E parece estar agindo de maneiras surpreendentes em traços complexos codificados por múltiplos genes, como aqueles ligados à inteligência, doenças mentais e até câncer.

Na seleção natural, os genes que conferem algum tipo de sobrevivência ou vantagem reprodutiva são transmitidos e persistem em uma população, enquanto aqueles que levam a uma sobrevivência menor ou menor descendência tornam-se menos comuns. Não há dúvida de que a seleção natural moldou a evolução dos humanos em nosso passado mais distante.
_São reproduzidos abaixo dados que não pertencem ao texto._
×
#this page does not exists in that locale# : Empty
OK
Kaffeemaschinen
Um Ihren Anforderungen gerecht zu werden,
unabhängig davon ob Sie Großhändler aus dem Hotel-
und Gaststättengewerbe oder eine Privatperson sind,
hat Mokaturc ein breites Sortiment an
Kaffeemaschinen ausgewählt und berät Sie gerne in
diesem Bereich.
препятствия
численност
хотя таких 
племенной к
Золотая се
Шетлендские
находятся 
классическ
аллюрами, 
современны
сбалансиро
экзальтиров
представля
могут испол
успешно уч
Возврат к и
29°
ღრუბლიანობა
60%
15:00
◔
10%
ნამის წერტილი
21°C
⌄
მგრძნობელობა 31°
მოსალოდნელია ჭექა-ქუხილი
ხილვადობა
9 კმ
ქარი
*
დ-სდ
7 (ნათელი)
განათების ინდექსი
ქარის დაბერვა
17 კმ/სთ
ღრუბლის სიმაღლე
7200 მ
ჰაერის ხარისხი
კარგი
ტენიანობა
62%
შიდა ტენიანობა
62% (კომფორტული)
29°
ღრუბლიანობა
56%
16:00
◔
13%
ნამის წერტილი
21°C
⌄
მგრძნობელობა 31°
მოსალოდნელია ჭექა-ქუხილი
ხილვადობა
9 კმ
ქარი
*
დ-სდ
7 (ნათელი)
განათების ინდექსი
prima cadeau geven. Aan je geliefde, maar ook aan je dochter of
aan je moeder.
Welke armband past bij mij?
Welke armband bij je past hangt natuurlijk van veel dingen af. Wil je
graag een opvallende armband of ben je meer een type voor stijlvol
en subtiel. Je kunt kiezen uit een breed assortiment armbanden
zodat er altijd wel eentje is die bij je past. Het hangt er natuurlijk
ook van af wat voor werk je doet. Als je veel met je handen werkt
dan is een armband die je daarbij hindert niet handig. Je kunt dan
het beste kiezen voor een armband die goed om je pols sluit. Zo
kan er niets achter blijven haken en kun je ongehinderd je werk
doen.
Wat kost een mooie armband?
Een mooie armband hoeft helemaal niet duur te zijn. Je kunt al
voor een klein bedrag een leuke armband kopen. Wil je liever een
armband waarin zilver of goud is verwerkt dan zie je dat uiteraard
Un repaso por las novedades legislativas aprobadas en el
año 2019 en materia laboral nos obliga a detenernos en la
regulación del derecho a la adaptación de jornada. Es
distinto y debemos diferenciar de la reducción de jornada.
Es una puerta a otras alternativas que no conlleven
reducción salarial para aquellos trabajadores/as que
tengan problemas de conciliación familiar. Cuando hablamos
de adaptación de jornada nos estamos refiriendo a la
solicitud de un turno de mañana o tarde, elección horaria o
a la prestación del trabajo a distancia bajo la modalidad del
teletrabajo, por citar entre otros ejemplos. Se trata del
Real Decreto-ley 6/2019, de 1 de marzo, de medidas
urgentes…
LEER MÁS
Mas o impacto da seleção natural no passado recente é uma questão muito mais controversa.

A nova pesquisa sugere que a seleção natural é de fato um fator importante nos tempos modernos, embora os métodos usados no estudo tenham levado a erros antes, disse John Novembre, um biólogo computacional da Universidade de Chicago que não esteve envolvido na nova pesquisa. Isso significa que as descobertas não devem ser tomadas como a palavra final na seleção natural moderna.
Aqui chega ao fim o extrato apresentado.